ICD-10 implementation means changes at all levels. One of the first responsibilities for managers will be to analyze the practice environment and personnel to determine specific needs to bring the practice into compliance and readiness for implementation. The entire process will require many managers to assume duties with which they’re unfamiliar or require them to step out of their comfort zone.
Managers will take on the role of overseeing and coordinating the implementation of ICD-10 and that will include contacting vendors, payers, clearinghouses and billing professionals. Contracts will all need to be evaluated, revised, updated and receive final approval before the official implementation date. New policies for employees will need to be revised, distributed and a signed copy returned.

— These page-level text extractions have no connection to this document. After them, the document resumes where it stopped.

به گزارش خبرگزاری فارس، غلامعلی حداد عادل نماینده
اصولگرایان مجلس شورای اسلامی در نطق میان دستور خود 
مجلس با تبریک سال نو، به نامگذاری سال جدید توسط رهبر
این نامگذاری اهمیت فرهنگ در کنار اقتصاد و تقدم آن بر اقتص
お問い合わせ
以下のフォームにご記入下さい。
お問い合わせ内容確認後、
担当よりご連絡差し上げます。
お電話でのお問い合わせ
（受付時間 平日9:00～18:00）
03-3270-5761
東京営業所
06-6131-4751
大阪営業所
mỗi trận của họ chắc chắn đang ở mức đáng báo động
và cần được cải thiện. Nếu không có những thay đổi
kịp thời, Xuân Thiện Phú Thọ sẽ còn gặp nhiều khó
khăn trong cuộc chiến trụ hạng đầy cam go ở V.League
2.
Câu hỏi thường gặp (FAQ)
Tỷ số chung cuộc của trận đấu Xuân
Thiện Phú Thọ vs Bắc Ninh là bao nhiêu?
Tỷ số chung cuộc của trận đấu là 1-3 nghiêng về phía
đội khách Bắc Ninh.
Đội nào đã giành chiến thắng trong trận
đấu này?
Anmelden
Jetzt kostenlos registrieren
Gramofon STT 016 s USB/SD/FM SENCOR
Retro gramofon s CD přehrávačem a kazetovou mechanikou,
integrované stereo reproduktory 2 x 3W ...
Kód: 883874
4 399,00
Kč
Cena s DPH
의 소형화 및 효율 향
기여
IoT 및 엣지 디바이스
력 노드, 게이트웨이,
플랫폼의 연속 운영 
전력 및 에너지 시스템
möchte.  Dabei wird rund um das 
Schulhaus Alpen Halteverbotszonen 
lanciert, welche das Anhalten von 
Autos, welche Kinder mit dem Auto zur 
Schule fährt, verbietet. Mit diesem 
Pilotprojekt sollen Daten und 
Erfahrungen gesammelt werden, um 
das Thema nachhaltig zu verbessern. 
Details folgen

Budgetary concerns will occupy a large part in managers’ responsibilities. Operating funds must be set aside to account for the inevitable reimbursement delays to come. There will be numerous software and hardware updates, purchases and IT considerations. Testing is a crucial part of preparation to ensure that the practice can communicate appropriately with others in the system. It’s a process that will take time and will rely on the readiness of other entities.
The transition to ICD-10 will require training and education for all staff members and sufficient money will need to be appropriated. Implementation will affect staff members in different ways. Managers will be responsible for determining the level of education each individual requires, ensure staff participation and that they’re fluent upon completion. Managers will want to explore various instruction methods, from online options to on-site instruction. Not all staff will need the same level of training.
The workflow in practices and the billing department will experience delays. These should be expected. Staff training and system testing will require a significant amount of time, resulting in a loss of productivity prior to implementation. It may be necessary to hire extra staff in various departments to alleviate back-up and loss of productivity. Additional personnel may be required for up to six months following implementation.
Significant risk accompanies ICD-10 implementation. HIPAA compliance for securely transmitting medical information is critical. Sufficient safeguards must be in place. Part of the implementation process involves how information will be stored and manipulated by those within the practice and entities with which the practice works.
The additional documentation and coding required by ICD-10 places much more patient information at risk and security measures must be addressed.Risk management also extends to potential loss in revenues after the conversion. The best laid plans may encounter snags and delays. A contingency plan to handle any problems will be essential.
The implementation of the new coding system is a major undertaking at all levels of the practice. It will require new methods, practices and policies. Medical practice managers will be extremely busy ensuring that staff receives training, the revenue flow experiences minimal disruptions, and the practice is in compliance for the ICD-10 conversion. During the transition, managers should take care not forget to obtain the ICD-10 training they need.
The implementation of ICD-10 will affect the entire practice, from clinicians and billers to the front desk. With all the emphasis placed on coding changes, it’s easy to forget that anyone who deals with patient information will need some form of training and that includes the front desk staff. They will be responsible for much more than checking IDs and collecting co-pays.
Not everyone in the practice will need the same level of training. Front desk staff will need increased communication skills when dealing with clients. Many patients have heard about changes, but have no idea how it will affect them. Front desk personnel will be responsible for answering basic questions for patients and billing matters.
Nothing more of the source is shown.